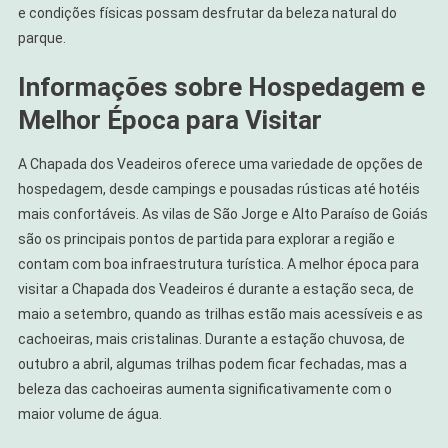
e condições físicas possam desfrutar da beleza natural do
parque.
Informações sobre Hospedagem e
Melhor Época para Visitar
A Chapada dos Veadeiros oferece uma variedade de opções de
hospedagem, desde campings e pousadas rústicas até hotéis
mais confortáveis. As vilas de São Jorge e Alto Paraíso de Goiás
são os principais pontos de partida para explorar a região e
contam com boa infraestrutura turística. A melhor época para
visitar a Chapada dos Veadeiros é durante a estação seca, de
maio a setembro, quando as trilhas estão mais acessíveis e as
cachoeiras, mais cristalinas. Durante a estação chuvosa, de
outubro a abril, algumas trilhas podem ficar fechadas, mas a
beleza das cachoeiras aumenta significativamente com o
maior volume de água.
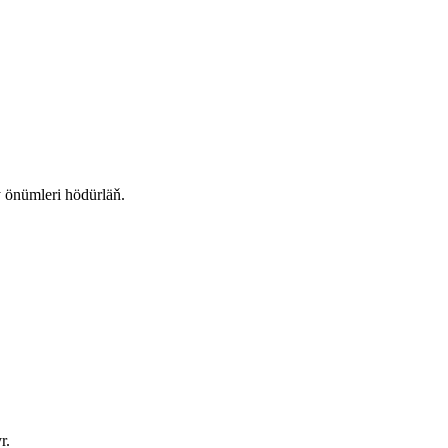
y önümleri hödürläň.
r.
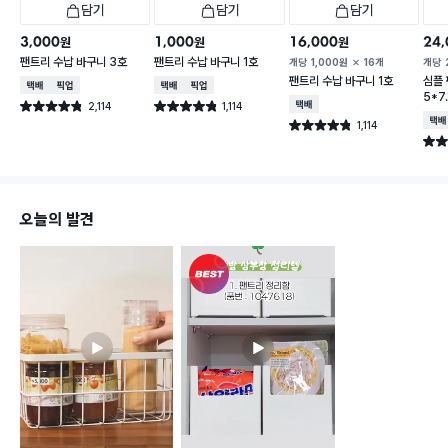
담기
담기
담기
3,000
1,000
16,000
24,
원
원
원
팬트리 수납 바구니 3호
팬트리 수납 바구니 1호
개당
1,000
원
16개
개당
팬트리 수납 바구니 1호
심플
택배배송
매장픽업
택배배송
매장픽업
5*7.
2,114
1,114
택배배송
별점 4.8점
별점 4.8점
건 작성
건 작성
택배
1,114
별점 4.8점
건 작성
별점 
오늘의 발견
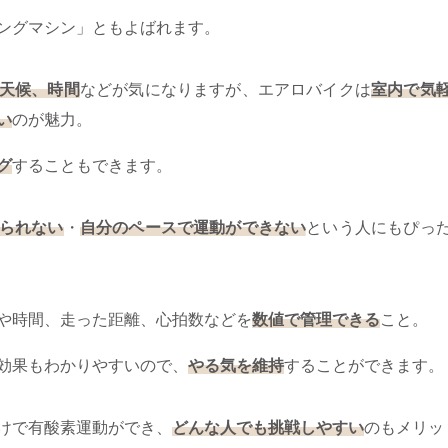
ングマシン」ともよばれます。
天候、時間
などが気になりますが、エアロバイクは
室内で気
い
のが魅力。
グ
することもできます。
られない
・
自分のペースで運動ができない
という人にもぴっ
や時間、走った距離、心拍数などを
数値で管理できる
こと。
効果もわかりやすいので、
やる気を維持
することができます。
けで有酸素運動ができ、
どんな人でも挑戦しやすい
のもメリッ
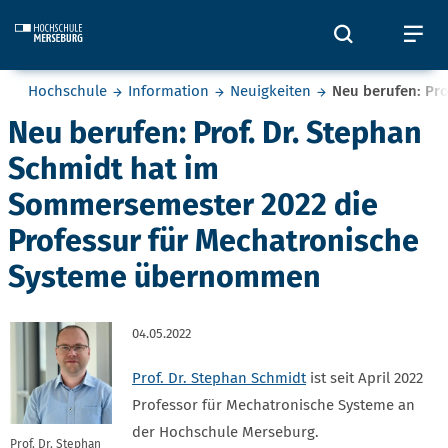
Skip to main content
Öffnet und
Öf
Sie befinden sich hier:
Hochschule
Information
Neuigkeiten
Neu berufen: Pr
Neu berufen: Prof. Dr. Stephan
Schmidt hat im
Sommersemester 2022 die
Professur für Mechatronische
Systeme übernommen
04.05.2022
Prof. Dr. Stephan Schmidt
ist seit April 2022
Professor für Mechatronische Systeme an
der Hochschule Merseburg.
Prof. Dr. Stephan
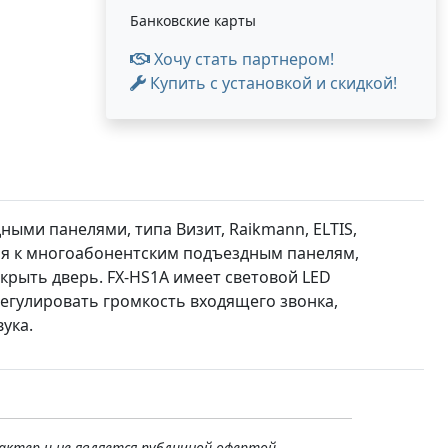
Банковские карты
Хочу стать партнером!
Купить с установкой и скидкой!
ными панелями, типа Визит, Raikmann, ELTIS,
ия к многоабонентским подъездным панелям,
крыть дверь. FX-HS1A имеет световой LED
регулировать громкость входящего звонка,
ука.
актер и не является публичной офертой,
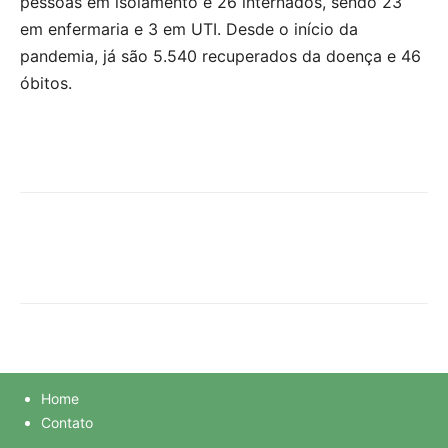
pessoas em isolamento e 26 internados, sendo 23
em enfermaria e 3 em UTI. Desde o início da
pandemia, já são 5.540 recuperados da doença e 46
óbitos.
Home
Contato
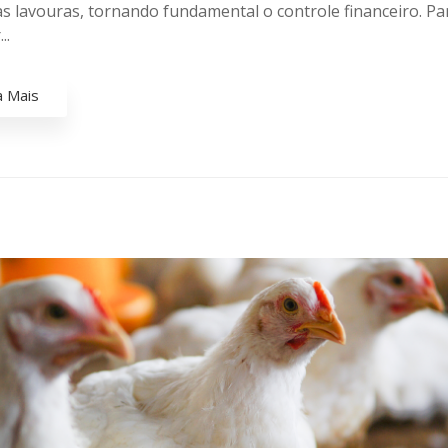
s lavouras, tornando fundamental o controle financeiro. Pa
..
a Mais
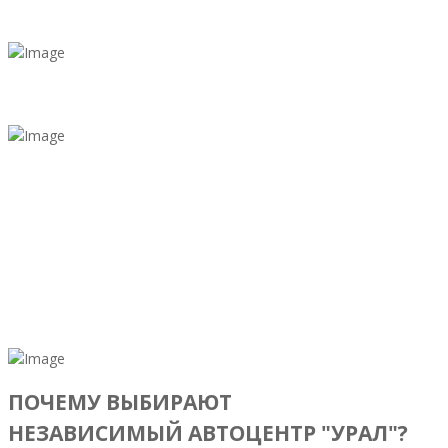
0
ЗВОНКОВ В ДЕНЬ
0
ПОСТОЯННЫХ КЛИЕНТОВ
0
ПОЛОЖИТЕЛЬНЫХ ОТЗЫВОВ
ПОЧЕМУ ВЫБИРАЮТ
НЕЗАВИСИМЫЙ АВТОЦЕНТР "УРАЛ"?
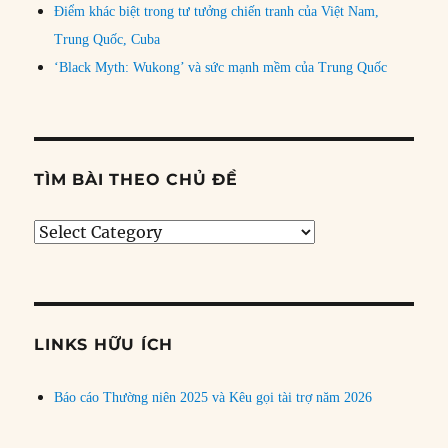
Điểm khác biệt trong tư tưởng chiến tranh của Việt Nam,
Trung Quốc, Cuba
‘Black Myth: Wukong’ và sức mạnh mềm của Trung Quốc
TÌM BÀI THEO CHỦ ĐỀ
Tìm
bài
theo
chủ
đề
LINKS HỮU ÍCH
Báo cáo Thường niên 2025 và Kêu gọi tài trợ năm 2026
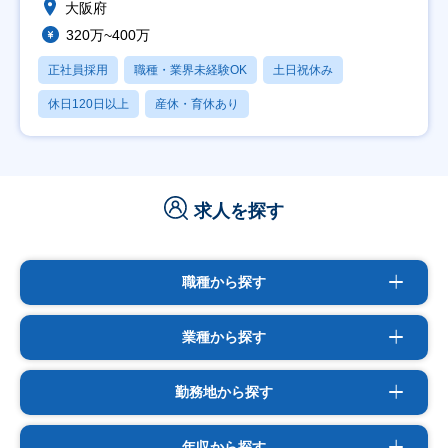
大阪府
320万~400万
正社員採用
職種・業界未経験OK
土日祝休み
休日120日以上
産休・育休あり
求人を探す
職種から探す
業種から探す
勤務地から探す
年収から探す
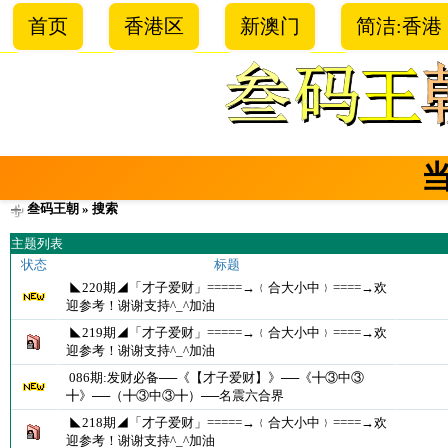
首页
香港区
新澳门
简洁:香港
叁码王朝
» 搜索
主题列表
状态
标题
◣220期◢「才子爱财」=====→﹛合大小中﹜====→欢
迎参考！谢谢支持^_^加油
◣219期◢「才子爱财」=====→﹛合大小中﹜====→欢
迎参考！谢谢支持^_^加油
086期:发财必备──《【才子爱财】》──《╋③中③
╋》──（╋③中③╋）──名震六合界
◣218期◢「才子爱财」=====→﹛合大小中﹜====→欢
迎参考！谢谢支持^_^加油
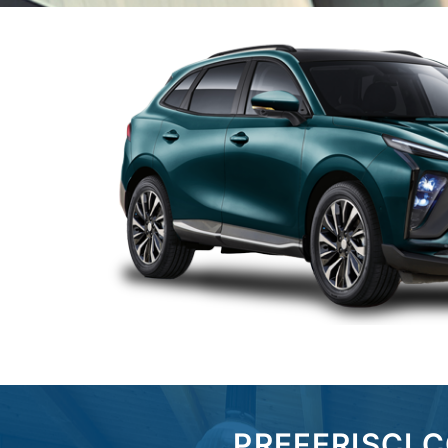
PREFERISCI 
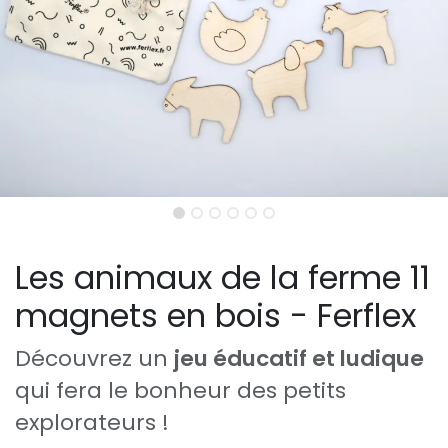
Les animaux de la ferme 11
magnets en bois - Ferflex
Découvrez un
jeu éducatif et ludique
qui fera le bonheur des petits
explorateurs !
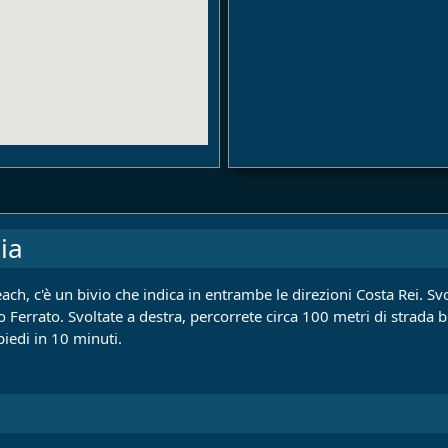
ia
ach, c'è un bivio che indica in entrambe le direzioni Costa Rei. Svo
Ferrato. Svoltate a destra, percorrete circa 100 metri di strada b
piedi in 10 minuti.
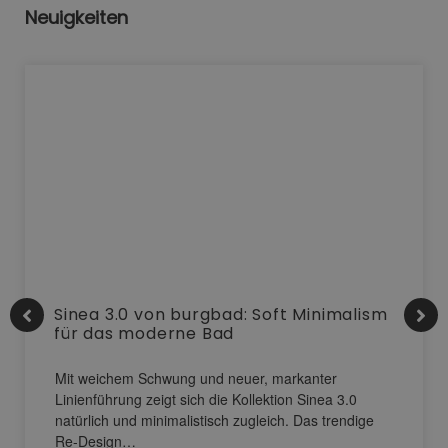
Neuigkeiten
Sinea 3.0 von burgbad: Soft Minimalism
für das moderne Bad
Mit weichem Schwung und neuer, markanter
Linienführung zeigt sich die Kollektion Sinea 3.0
natürlich und minimalistisch zugleich. Das trendige
Re-Design…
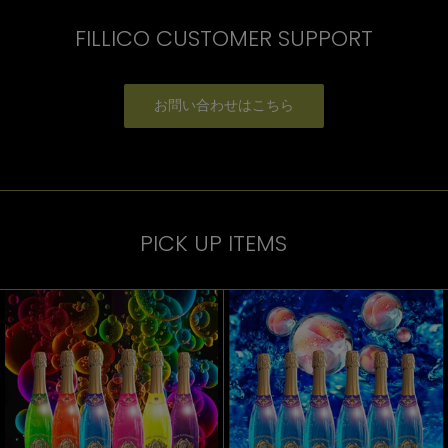
FILLICO CUSTOMER SUPPORT
お問い合わせはこちら
PICK UP ITEMS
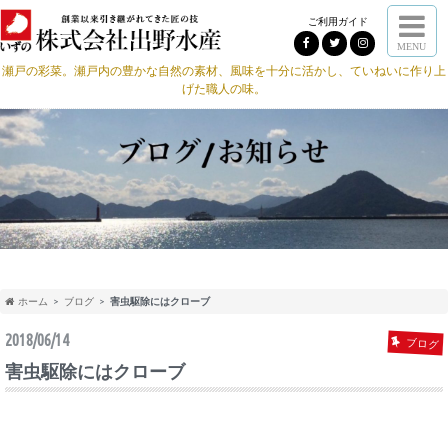
ご利用ガイド
MENU
瀬戸の彩菜。瀬戸内の豊かな自然の素材、風味を十分に活かし、ていねいに作り上
げた職人の味。
ホーム
ブログ
害虫駆除にはクローブ
2018/06/14
ブログ
害虫駆除にはクローブ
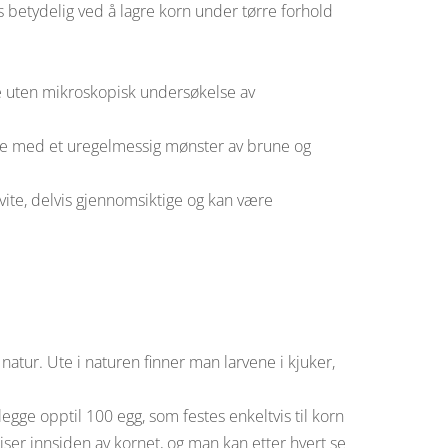
es betydelig ved å lagre korn under tørre forhold
re uten mikroskopisk undersøkelse av
te med et uregelmessig mønster av brune og
vite, delvis gjennomsiktige og kan være
natur. Ute i naturen finner man larvene i kjuker,
gge opptil 100 egg, som festes enkeltvis til korn
iser innsiden av kornet, og man kan etter hvert se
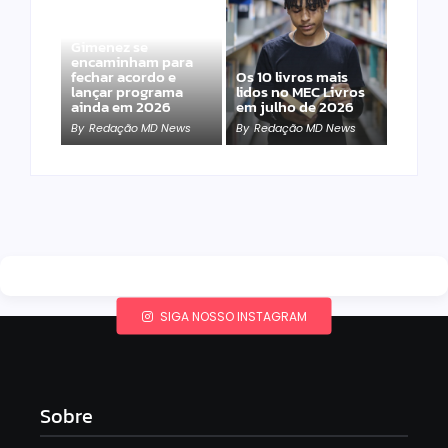
Band e Luciana
Gimenez se
encaminham para
fechar acordo e
Os 10 livros mais
lançar programa
lidos no MEC Livros
ainda em 2026
em julho de 2026
By
Redação MD News
By
Redação MD News
SIGA NOSSO INSTAGRAM
Sobre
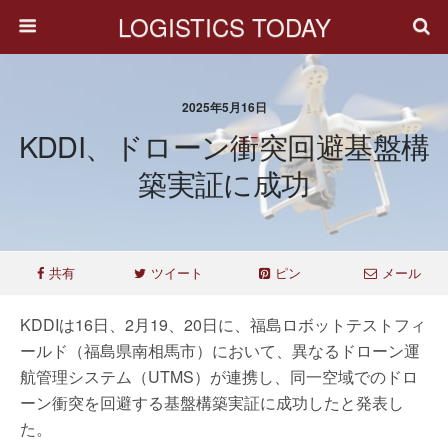
LOGISTICS TODAY
2025年5月16日
KDDI、ドローン衝突回避基盤構
築実証に成功
共有
ツイート
ピン
メール
KDDIは16日、2月19、20日に、福島ロボットテストフィ
ールド（福島県南相馬市）において、異なるドローン運
航管理システム（UTMS）が連携し、同一空域でのドロ
ーン衝突を回避する基盤構築実証に成功したと発表し
た。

++++

Excluding all images, transcribe the material word for word.

e condições físicas possam desfrutar da beleza natural do
parque.
Informações sobre Hospedagem e
Melhor Época para Visitar
A Chapada dos Veadeiros oferece uma variedade de opções de
hospedagem, desde campings e pousadas rústicas até hotéis
mais confortáveis. As vilas de São Jorge e Alto Paraíso de Goiás
são os principais pontos de partida para explorar a região e
contam com boa infraestrutura turística. A melhor época para
visitar a Chapada dos Veadeiros é durante a estação seca, de
maio a setembro, quando as trilhas estão mais acessíveis e as
cachoeiras, mais cristalinas. Durante a estação chuvosa, de
outubro a abril, algumas trilhas podem ficar fechadas, mas a
beleza das cachoeiras aumenta significativamente com o
maior volume de água.
y önümleri hödürläň.
r.
담기
담기
담기
3,000
1,000
16,000
24,
원
원
원
팬트리 수납 바구니 3호
팬트리 수납 바구니 1호
개당
1,000
원
16개
개당
팬트리 수납 바구니 1호
심플
택배배송
매장픽업
택배배송
매장픽업
5*7.
2,114
1,114
택배배송
별점 4.8점
별점 4.8점
건 작성
건 작성
택배
1,114
별점 4.8점
건 작성
별점 
오늘의 발견
ングマシン」ともよばれます。
天候、時間
などが気になりますが、エアロバイクは
室内で気
い
のが魅力。
グ
することもできます。
られない
・
自分のペースで運動ができない
という人にもぴっ
や時間、走った距離、心拍数などを
数値で管理できる
こと。
効果もわかりやすいので、
やる気を維持
することができます。
けで有酸素運動ができ、
どんな人でも挑戦しやすい
のもメリッ
Skip to main content
Öffnet und
Öf
Sie befinden sich hier:
Hochschule
Information
Neuigkeiten
Neu berufen: Pr
Neu berufen: Prof. Dr. Stephan
Schmidt hat im
Sommersemester 2022 die
Professur für Mechatronische
Systeme übernommen
04.05.2022
Prof. Dr. Stephan Schmidt
ist seit April 2022
Professor für Mechatronische Systeme an
der Hochschule Merseburg.
Prof. Dr. Stephan
Банковские карты
Хочу стать партнером!
Купить с установкой и скидкой!
ными панелями, типа Визит, Raikmann, ELTIS,
ия к многоабонентским подъездным панелям,
крыть дверь. FX-HS1A имеет световой LED
регулировать громкость входящего звонка,
ука.
актер и не является публичной офертой,
pessoas em isolamento e 26 internados, sendo 23
em enfermaria e 3 em UTI. Desde o início da
pandemia, já são 5.540 recuperados da doença e 46
óbitos.
Home
Contato
s lavouras, tornando fundamental o controle financeiro. Pa
..
a Mais
0
ЗВОНКОВ В ДЕНЬ
0
ПОСТОЯННЫХ КЛИЕНТОВ
0
ПОЛОЖИТЕЛЬНЫХ ОТЗЫВОВ
ПОЧЕМУ ВЫБИРАЮТ
НЕЗАВИСИМЫЙ АВТОЦЕНТР "УРАЛ"?
Điểm khác biệt trong tư tưởng chiến tranh của Việt Nam,
Trung Quốc, Cuba
‘Black Myth: Wukong’ và sức mạnh mềm của Trung Quốc
TÌM BÀI THEO CHỦ ĐỀ
Tìm
bài
theo
chủ
đề
LINKS HỮU ÍCH
Báo cáo Thường niên 2025 và Kêu gọi tài trợ năm 2026
大阪府
320万~400万
正社員採用
職種・業界未経験OK
土日祝休み
休日120日以上
産休・育休あり
求人を探す
職種から探す
業種から探す
勤務地から探す
年収から探す
首页
香港区
新澳门
简洁:香港
叁码王朝
» 搜索
主题列表
状态
标题
◣220期◢「才子爱财」=====→﹛合大小中﹜====→欢
迎参考！谢谢支持^_^加油
◣219期◢「才子爱财」=====→﹛合大小中﹜====→欢
迎参考！谢谢支持^_^加油
086期:发财必备──《【才子爱财】》──《╋③中③
╋》──（╋③中③╋）──名震六合界
◣218期◢「才子爱财」=====→﹛合大小中﹜====→欢
迎参考！谢谢支持^_^加油
PREFERISCI 
Les animaux de la ferme 11
magnets en bois - Ferflex
Découvrez un
jeu éducatif et ludique
qui fera le bonheur des petits
explorateurs !
ia
ach, c'è un bivio che indica in entrambe le direzioni Costa Rei. Svo
Ferrato. Svoltate a destra, percorrete circa 100 metri di strada b
piedi in 10 minuti.
Neuigkeiten
Sinea 3.0 von burgbad: Soft Minimalism
für das moderne Bad
Mit weichem Schwung und neuer, markanter
Linienführung zeigt sich die Kollektion Sinea 3.0
natürlich und minimalistisch zugleich. Das trendige
Re-Design…
FILLICO CUSTOMER SUPPORT
お問い合わせはこちら
PICK UP ITEMS
ご利用ガイド
MENU
瀬戸の彩菜。瀬戸内の豊かな自然の素材、風味を十分に活かし、ていねいに作り上
げた職人の味。
ホーム
ブログ
害虫駆除にはクローブ
2018/06/14
ブログ
害虫駆除にはクローブ
es betydelig ved å lagre korn under tørre forhold
re uten mikroskopisk undersøkelse av
te med et uregelmessig mønster av brune og
vite, delvis gjennomsiktige og kan være
natur. Ute i naturen finner man larvene i kjuker,
gge opptil 100 egg, som festes enkeltvis til korn
iser innsiden av kornet, og man kan etter hvert se
Band e Luciana
Gimenez se
encaminham para
fechar acordo e
Os 10 livros mais
lançar programa
lidos no MEC Livros
ainda em 2026
em julho de 2026
By
Redação MD News
By
Redação MD News
SIGA NOSSO INSTAGRAM
Sobre
LOGISTICS TODAY
2025年5月16日
KDDI、ドローン衝突回避基盤構
築実証に成功
共有
ツイート
ピン
メール
KDDIは16日、2月19、20日に、福島ロボットテストフィ
ールド（福島県南相馬市）において、異なるドローン運
航管理システム（UTMS）が連携し、同一空域でのドロ
ーン衝突を回避する基盤構築実証に成功したと発表し
た。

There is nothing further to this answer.